Friends --
The Speaker of the House gets around 1,200 bills that representatives have filed, and has assigned about 300 of them to committee so far. HB 1137 isn't yet one of them, and time is getting short. The bill doesn't get anywhere unless it's assigned to the elections committee.
The bill would bring Ranked Choice Voting to elections in St. Louis County as a pilot program. Are you wondering why we in the Kansas City area should care what happens on the other side of the state, or why we should get excited about doing it in one county rather than the whole state? The answer is that the election officials in that county are amendable. One of them even showed up to testify in favor of the RCV legislation in the last hearings on it, so he's a strong supporter. Rep. Dan Stacy has rounded up quite a bit of support from civic groups and other legislators there.
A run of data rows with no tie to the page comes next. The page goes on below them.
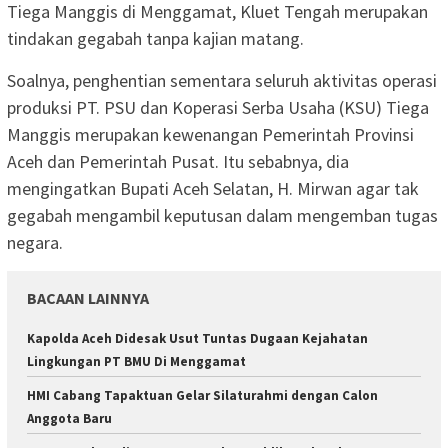
Tiega Manggis di Menggamat, Kluet Tengah merupakan
tindakan gegabah tanpa kajian matang.
Soalnya, penghentian sementara seluruh aktivitas operasi
produksi PT. PSU dan Koperasi Serba Usaha (KSU) Tiega
Manggis merupakan kewenangan Pemerintah Provinsi
Aceh dan Pemerintah Pusat. Itu sebabnya, dia
mengingatkan Bupati Aceh Selatan, H. Mirwan agar tak
gegabah mengambil keputusan dalam mengemban tugas
negara.
BACAAN LAINNYA
Kapolda Aceh Didesak Usut Tuntas Dugaan Kejahatan
Lingkungan PT BMU Di Menggamat
HMI Cabang Tapaktuan Gelar Silaturahmi dengan Calon
Anggota Baru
But the entire state's associate of election clerks has passed a resolution against RCV. At both hearings on the topic they've sent people to testify against it. We've been working with them face-to-face at their two conferences last year, but there's still more work to be done. Dan Stacy has gotten their leadership to agree to "call off the dogs" for a bill that only covers St. Louis County; without this opposition, the merits should allow the bill to go through. One of the clerks' major concerns is practical: would RCV work in the machines? Would the machines be able to communicate with each other? Just adding up votes isn't as complicated and can work with a calculator, but with RCV, the machines need to be coordinated.
Once a pilot project proves successful, their fears diminish, and we have a clearer path to getting RCV in all of Missouri without opposition from a group that's powerful in election policy.